#### Exercise
Please give the records below back in full, exactly as shown.

*** Opening Extracted information ***

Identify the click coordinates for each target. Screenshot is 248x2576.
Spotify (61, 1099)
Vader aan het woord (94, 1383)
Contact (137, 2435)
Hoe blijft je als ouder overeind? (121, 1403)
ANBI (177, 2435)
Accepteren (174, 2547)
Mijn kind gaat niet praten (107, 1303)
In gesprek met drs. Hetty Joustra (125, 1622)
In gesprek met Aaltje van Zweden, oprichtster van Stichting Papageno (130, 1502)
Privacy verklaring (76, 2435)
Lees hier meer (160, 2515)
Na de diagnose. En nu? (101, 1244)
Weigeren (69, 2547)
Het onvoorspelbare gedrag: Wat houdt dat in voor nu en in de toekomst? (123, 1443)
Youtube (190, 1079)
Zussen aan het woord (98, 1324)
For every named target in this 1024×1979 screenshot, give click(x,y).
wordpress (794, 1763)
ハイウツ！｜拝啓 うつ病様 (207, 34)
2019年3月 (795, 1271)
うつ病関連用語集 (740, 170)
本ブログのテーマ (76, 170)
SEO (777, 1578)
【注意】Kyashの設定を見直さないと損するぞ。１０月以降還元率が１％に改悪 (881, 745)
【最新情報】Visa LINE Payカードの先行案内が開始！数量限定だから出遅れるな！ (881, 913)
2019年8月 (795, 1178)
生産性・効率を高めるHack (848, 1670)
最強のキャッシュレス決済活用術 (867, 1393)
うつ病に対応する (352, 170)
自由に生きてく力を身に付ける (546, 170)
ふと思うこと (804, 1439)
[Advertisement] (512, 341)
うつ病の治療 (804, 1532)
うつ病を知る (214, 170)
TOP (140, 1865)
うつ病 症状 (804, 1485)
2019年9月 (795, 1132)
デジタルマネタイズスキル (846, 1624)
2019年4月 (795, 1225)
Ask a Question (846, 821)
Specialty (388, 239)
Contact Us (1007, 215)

*** Closing Extracted information ***

#### Output for this exercise
Identify the click coordinates for each target. Screenshot is 248x2576.
Spotify (61, 1099)
Vader aan het woord (94, 1383)
Contact (137, 2435)
Hoe blijft je als ouder overeind? (121, 1403)
ANBI (177, 2435)
Accepteren (174, 2547)
Mijn kind gaat niet praten (107, 1303)
In gesprek met drs. Hetty Joustra (125, 1622)
In gesprek met Aaltje van Zweden, oprichtster van Stichting Papageno (130, 1502)
Privacy verklaring (76, 2435)
Lees hier meer (160, 2515)
Na de diagnose. En nu? (101, 1244)
Weigeren (69, 2547)
Het onvoorspelbare gedrag: Wat houdt dat in voor nu en in de toekomst? (123, 1443)
Youtube (190, 1079)
Zussen aan het woord (98, 1324)
For every named target in this 1024×1979 screenshot, give click(x,y).
wordpress (794, 1763)
ハイウツ！｜拝啓 うつ病様 (207, 34)
2019年3月 (795, 1271)
うつ病関連用語集 (740, 170)
本ブログのテーマ (76, 170)
SEO (777, 1578)
【注意】Kyashの設定を見直さないと損するぞ。１０月以降還元率が１％に改悪 (881, 745)
【最新情報】Visa LINE Payカードの先行案内が開始！数量限定だから出遅れるな！ (881, 913)
2019年8月 (795, 1178)
生産性・効率を高めるHack (848, 1670)
最強のキャッシュレス決済活用術 (867, 1393)
うつ病に対応する (352, 170)
自由に生きてく力を身に付ける (546, 170)
ふと思うこと (804, 1439)
[Advertisement] (512, 341)
うつ病の治療 (804, 1532)
うつ病を知る (214, 170)
TOP (140, 1865)
うつ病 症状 (804, 1485)
2019年9月 (795, 1132)
デジタルマネタイズスキル (846, 1624)
2019年4月 (795, 1225)
Ask a Question (846, 821)
Specialty (388, 239)
Contact Us (1007, 215)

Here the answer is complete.